On 13-Jun-07 07:02:04, Brett Parker wrote:
On Wed, Jun 13, 2007 at 01:08:13AM +0100, Wayne Stallwood wrote:
On Wed, 2007-06-13 at 00:54 +0100, ted.harding@nessie.mcc.ac.uk wrote:
('set', by the way, should work regardless of your PATH since it is a shell command and not a binary. On the other hand, if your PATH is empty, then 'echo $PATH' will not work, since 'echo' is in /bin. Nor will 'env', since it is also in /bin)).
A good point Ted !
of course if the path is the problem echo $PATH won't work 'set'
is the way forward
Errr, echo is a bash builtin, too (and has been for quite some time) - so, it *should* work - I don't know what half arsed shell Ted is using, but most of them have echo builtin as far as I'm aware.
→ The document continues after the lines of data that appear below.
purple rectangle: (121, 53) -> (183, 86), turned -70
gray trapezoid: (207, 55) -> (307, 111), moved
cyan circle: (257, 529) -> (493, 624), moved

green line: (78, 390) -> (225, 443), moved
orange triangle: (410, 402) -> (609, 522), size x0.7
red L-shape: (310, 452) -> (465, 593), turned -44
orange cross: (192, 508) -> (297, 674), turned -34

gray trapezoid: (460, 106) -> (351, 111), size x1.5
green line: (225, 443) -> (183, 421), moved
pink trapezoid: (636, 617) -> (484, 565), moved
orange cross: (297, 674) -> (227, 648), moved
True enough -- now that you point it out and I check it in "man bash".
I'd been going on the result of "which echo" (--> /bin/echo) and on a mind-set established long before bash was born.
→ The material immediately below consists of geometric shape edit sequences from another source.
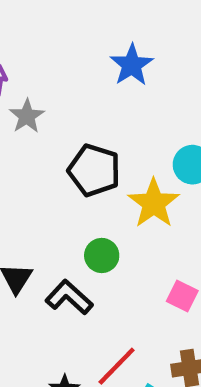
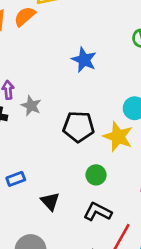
black L-shape: (69, 297) -> (98, 212), moved

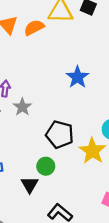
green circle: (96, 175) -> (46, 166), moved
black triangle: (50, 201) -> (30, 185), moved

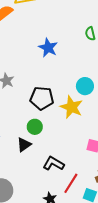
black triangle: (30, 185) -> (24, 145), turned 35

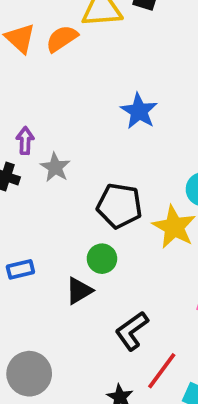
black L-shape: (53, 164) -> (132, 331), turned -70

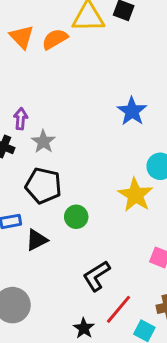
blue star: (139, 111) -> (132, 111), moved
black pentagon: (119, 206) -> (43, 186), moved
black triangle: (79, 291) -> (37, 240), moved

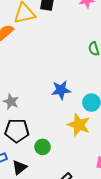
blue star: (132, 111) -> (61, 90), moved, turned -30

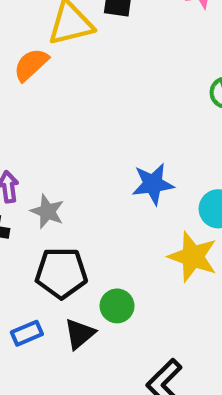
black triangle: (19, 167) -> (80, 334), moved

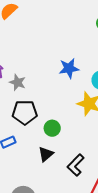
black triangle: (80, 334) -> (46, 154), moved

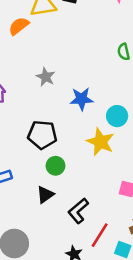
gray star: (18, 82) -> (46, 77), moved
black pentagon: (25, 112) -> (42, 135), moved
So, indeed, echo $PATH whould work if bash is working, and is of course handier than picking through the output of 'set'.
It follows (on this tangential thread) that you should also refer to "help echo" (for the shell one) rather than "man echo" (for the /bin/echo one), since there are (on my system at least) slight differences between these two implementations.